Diventando suoi discepoli, speriamo
che ci appiani la strada.
Dio non la pensa così.
Gesù soffre per la dura reazione
dell’umanità verso di Lui, verso
l’inattesa reazione del suo popolo al
suo messaggio, e intravvede un ultimo
gesto totale, un’ultima possibilità;
le parole non sono bastate, né i segni
prodigiosi, né la tenerezza, forse occorre
consegnarsi, compiere il gesto
paradossale della morte in croce.
E Pietro obbietta; no, non questo, non
ci piace un Dio che soffre, non vogliamo
un Dio che non sia trionfante e glorioso.
Ma come, Lui può evitare la sofferenza
e invece l’abbraccia?
Povero Pietro, poveri noi, quando
capiremo la terribile semplicità
dell’amore di Dio?
Quando passeremo dall’idea che la
sofferenza è male, all’idea che a volte
la vita è dono e donare chiede sofferenza?

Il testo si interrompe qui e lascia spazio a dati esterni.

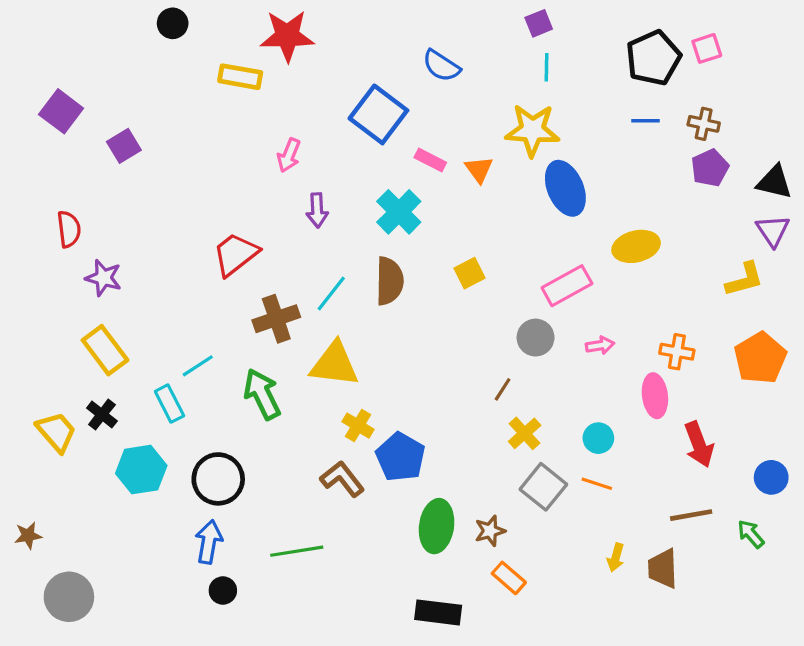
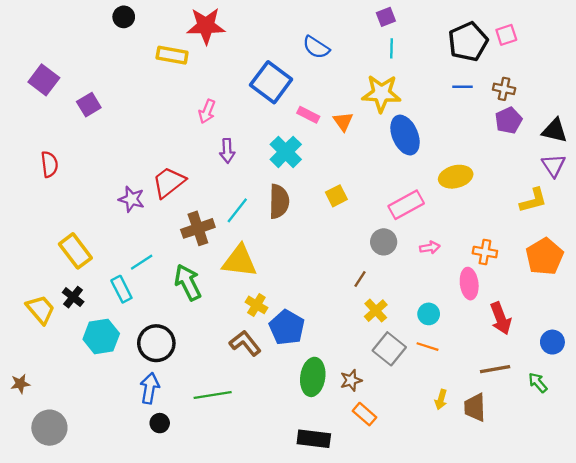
purple star: (103, 278) -> (132, 199), moved

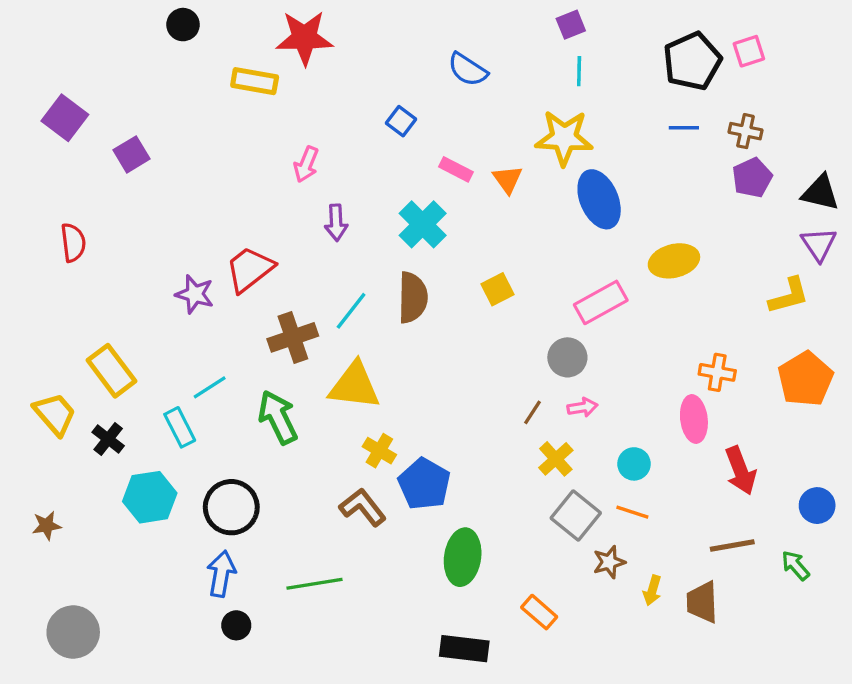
blue square: (271, 82) -> (401, 121), size x0.5
pink arrow: (430, 248) -> (582, 407), moved
yellow trapezoid: (40, 309) -> (55, 414), moved
brown star: (351, 380) -> (609, 562), moved
brown star: (20, 384) -> (47, 525), moved

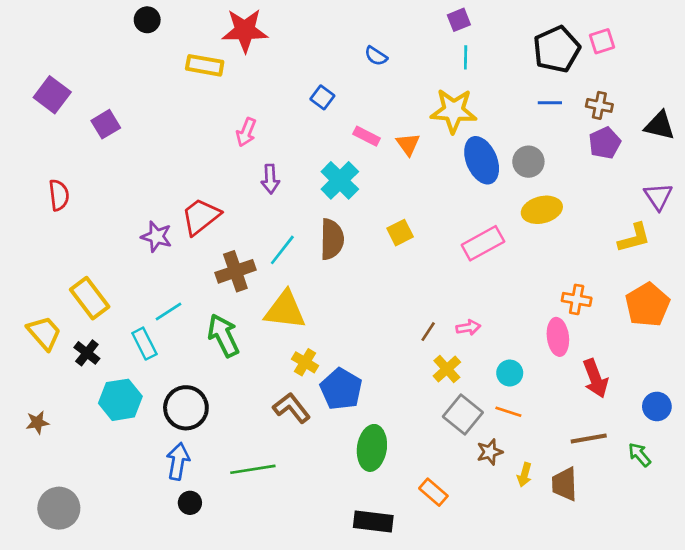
blue semicircle: (468, 70) -> (376, 56), size x0.7
black triangle: (820, 193) -> (660, 126), moved
gray circle: (567, 357) -> (528, 162), moved

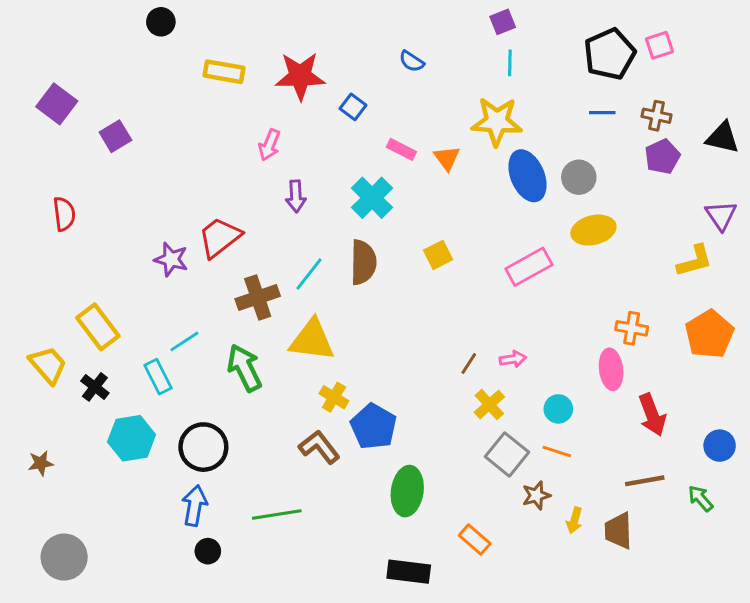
red star: (245, 31) -> (300, 76), moved

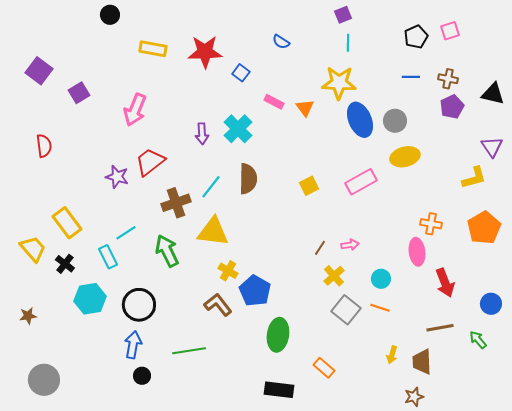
black pentagon: (610, 54) -> (416, 37), size x0.7
pink arrow: (269, 145) -> (135, 110), moved, size x1.5
cyan cross: (372, 198) -> (238, 129), moved
yellow square: (438, 255) -> (309, 186), moved
brown star: (536, 495) -> (414, 397), moved

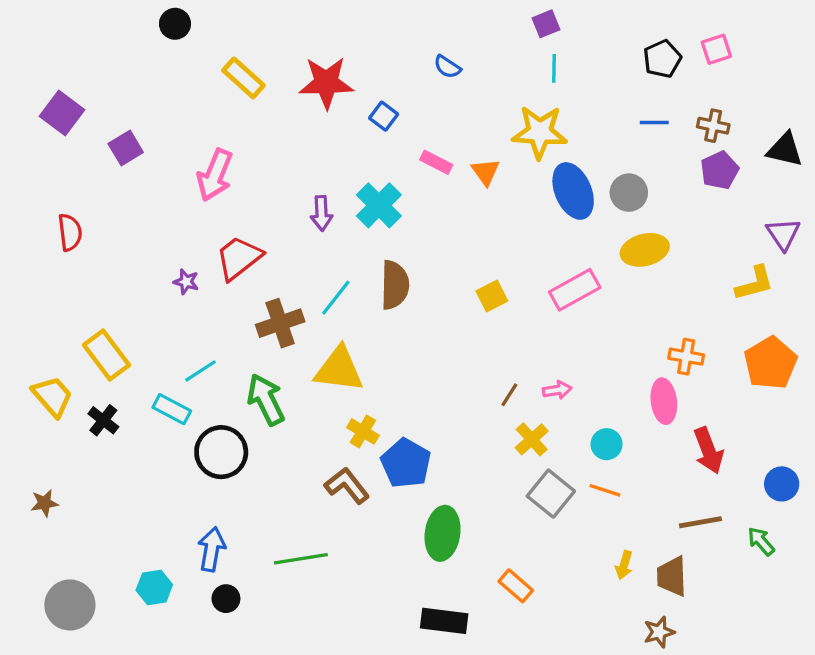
yellow rectangle: (153, 49) -> (243, 78), turned 32
purple star: (117, 177) -> (186, 282), size x0.7
cyan rectangle: (108, 257) -> (172, 409), turned -35
cyan hexagon: (90, 299) -> (154, 587), moved, size x0.7
black circle: (139, 305) -> (221, 452), moved

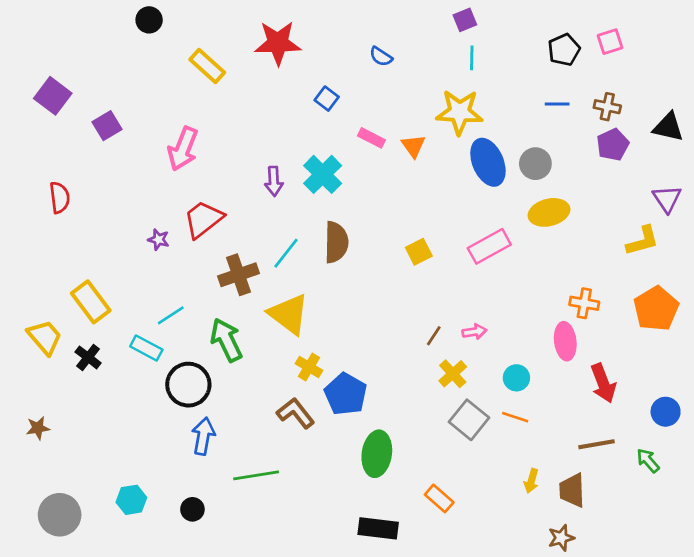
red star: (326, 83) -> (278, 43), moved
yellow triangle: (339, 369) -> (289, 314), turned 30
blue arrow: (212, 549) -> (203, 436), moved

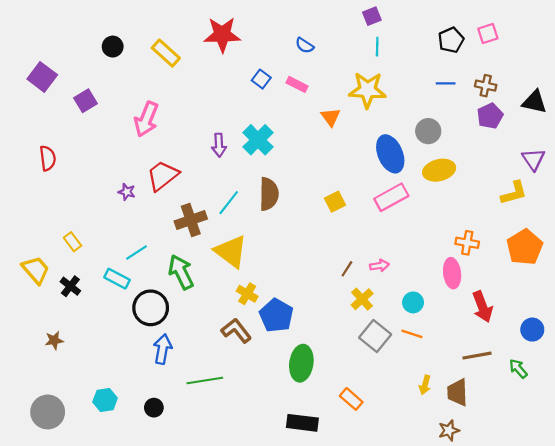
black circle: (149, 20) -> (113, 47), moved
pink rectangle: (371, 138) -> (297, 84), moved
blue ellipse: (488, 162) -> (390, 154), moved
yellow rectangle: (91, 302) -> (73, 242), size x0.6
brown star: (38, 428) -> (54, 340), moved

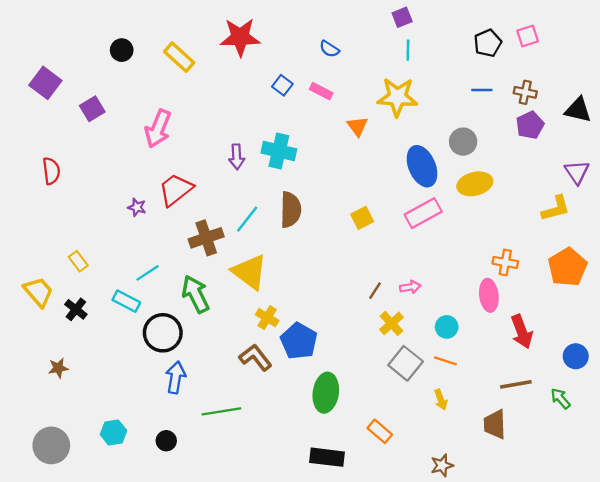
cyan cross: (258, 140) -> (279, 151), turned -32
yellow arrow: (425, 385) -> (441, 400), moved, turned -36
brown star: (449, 430) -> (442, 465), moved

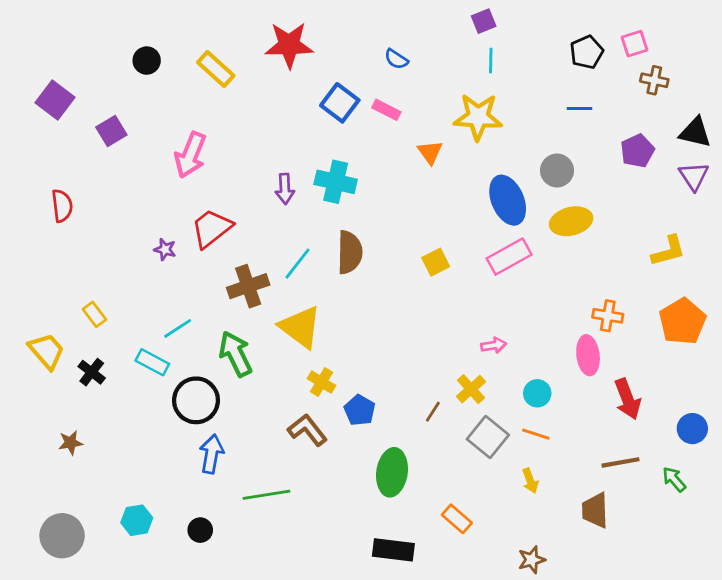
blue square: (282, 85) -> (340, 103), size x1.5
brown cross: (525, 92) -> (654, 80), moved
purple triangle: (577, 172) -> (694, 176), moved
brown line: (375, 291) -> (433, 412), moved
blue pentagon: (299, 341) -> (360, 410), size x0.7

Dio non ama la sofferenza, sia chiaro.
Ma-talora-compiamo gesti che comportano
una rinuncia, una morte, e la sofferenza
diventa misura dell’amore.
Così il dolore del parto necessario a dare
luce ad un bimbo, il corpo affaticato che
arrampica la vetta, la notte insonne della
madre che allatta il neonato.
Pietro, cambia idea, guarda l’amore,
non il dolore, resta stupito dalla serietà
dell’amore di Dio che non resta sulla
barca solo quando tutto va bene,
ma che è disposto a mettersi in gioco,
a donare tutto!
Ecco; il discepolo, come il Maestro,
è chiamato ad amare fino a perdersi.
Prendere la croce e rinnegare se stesso
non diventa un autolesionismo
misticheggiante (come spesso è stato
proposto!), ma una proposta di vita
che contraddice la logica mondana
dell’autorealizzarsi.
Troppo spesso il nostro mondo propone
una sorta di idolatria del sé (fragile e
ingenua).
Gesù propone di più; realizzi te stesso
se la tua vita diventa dono, apertura,
accoglienza, il paradosso del ritrovarsi
‘perdendosi’ per gli altri.
Non so se lo voglio davvero un Dio
così, una volta pensavo; ora a causa
di mia moglie ammalata bisognosa
di tutto, capisco dove porta l’amore;
condividere il dolore con lei con amore.
Buona Domenica degli innamorati, Fausto.